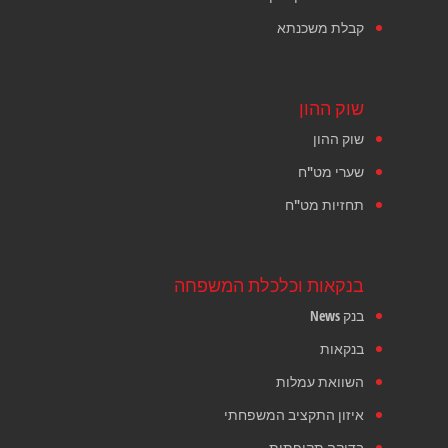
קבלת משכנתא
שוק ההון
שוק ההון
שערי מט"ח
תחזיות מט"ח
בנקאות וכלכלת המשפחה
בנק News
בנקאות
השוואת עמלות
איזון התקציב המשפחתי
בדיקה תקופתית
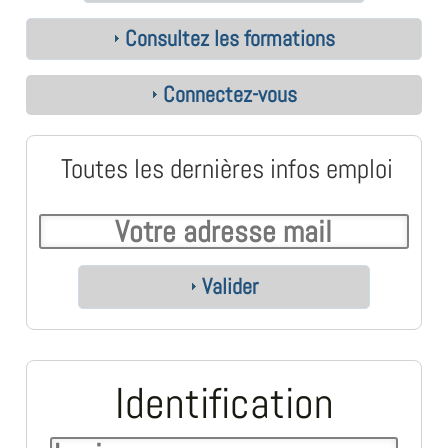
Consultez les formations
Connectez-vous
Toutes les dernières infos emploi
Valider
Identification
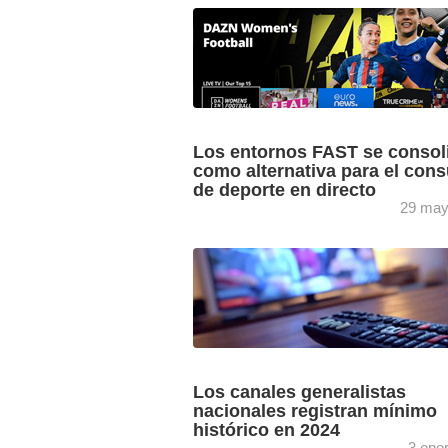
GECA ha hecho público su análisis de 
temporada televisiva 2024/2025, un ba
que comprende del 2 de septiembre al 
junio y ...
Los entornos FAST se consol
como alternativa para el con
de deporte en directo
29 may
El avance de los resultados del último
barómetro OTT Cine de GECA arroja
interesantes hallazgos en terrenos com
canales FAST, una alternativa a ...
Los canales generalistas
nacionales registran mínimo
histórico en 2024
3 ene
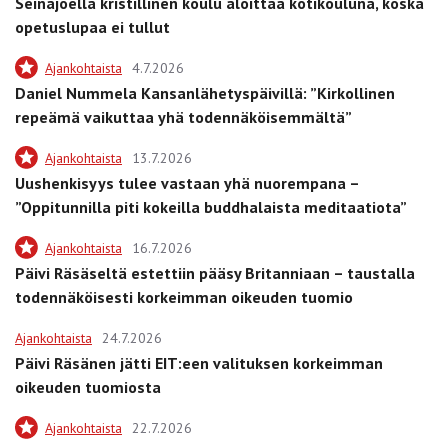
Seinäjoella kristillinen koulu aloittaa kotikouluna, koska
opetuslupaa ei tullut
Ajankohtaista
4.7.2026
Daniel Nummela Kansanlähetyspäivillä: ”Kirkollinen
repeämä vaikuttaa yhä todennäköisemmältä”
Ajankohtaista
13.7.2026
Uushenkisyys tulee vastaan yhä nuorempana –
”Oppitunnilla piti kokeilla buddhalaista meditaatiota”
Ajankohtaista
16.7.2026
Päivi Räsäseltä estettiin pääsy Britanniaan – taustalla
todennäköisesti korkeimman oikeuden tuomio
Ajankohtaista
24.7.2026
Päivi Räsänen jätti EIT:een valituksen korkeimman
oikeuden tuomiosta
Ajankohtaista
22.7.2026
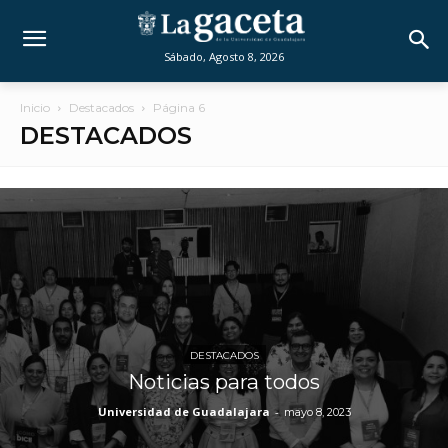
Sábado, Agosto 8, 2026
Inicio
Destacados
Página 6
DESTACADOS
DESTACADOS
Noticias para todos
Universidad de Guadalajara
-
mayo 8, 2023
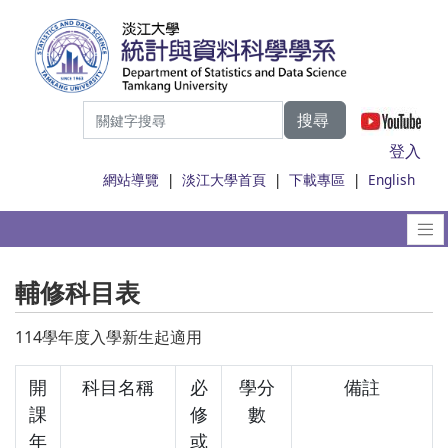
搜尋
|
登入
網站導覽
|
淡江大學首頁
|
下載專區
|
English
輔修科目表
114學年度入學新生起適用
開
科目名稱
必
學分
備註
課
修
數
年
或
══════════════════════════════
WORK TO COMPLETE:
Output the data above exactly, beginning at its first line and ending with the line that holds "Päivi Räsänen jätti". Leave out the pictures and add nothing.

WRITTEN ANSWER:
קבלת משכנתא
שוק ההון
שוק ההון
שערי מט"ח
תחזיות מט"ח
בנקאות וכלכלת המשפחה
בנק News
בנקאות
השוואת עמלות
איזון התקציב המשפחתי
בדיקה תקופתית
Consultez les formations
Connectez-vous
Toutes les dernières infos emploi
Valider
Identification
GECA ha hecho público su análisis de 
temporada televisiva 2024/2025, un ba
que comprende del 2 de septiembre al 
junio y ...
Los entornos FAST se consol
como alternativa para el con
de deporte en directo
29 may
El avance de los resultados del último
barómetro OTT Cine de GECA arroja
interesantes hallazgos en terrenos com
canales FAST, una alternativa a ...
Los canales generalistas
nacionales registran mínimo
histórico en 2024
3 ene
Seinäjoella kristillinen koulu aloittaa kotikouluna, koska
opetuslupaa ei tullut
Ajankohtaista
4.7.2026
Daniel Nummela Kansanlähetyspäivillä: ”Kirkollinen
repeämä vaikuttaa yhä todennäköisemmältä”
Ajankohtaista
13.7.2026
Uushenkisyys tulee vastaan yhä nuorempana –
”Oppitunnilla piti kokeilla buddhalaista meditaatiota”
Ajankohtaista
16.7.2026
Päivi Räsäseltä estettiin pääsy Britanniaan – taustalla
todennäköisesti korkeimman oikeuden tuomio
Ajankohtaista
24.7.2026
Päivi Räsänen jätti EIT:een valituksen korkeimman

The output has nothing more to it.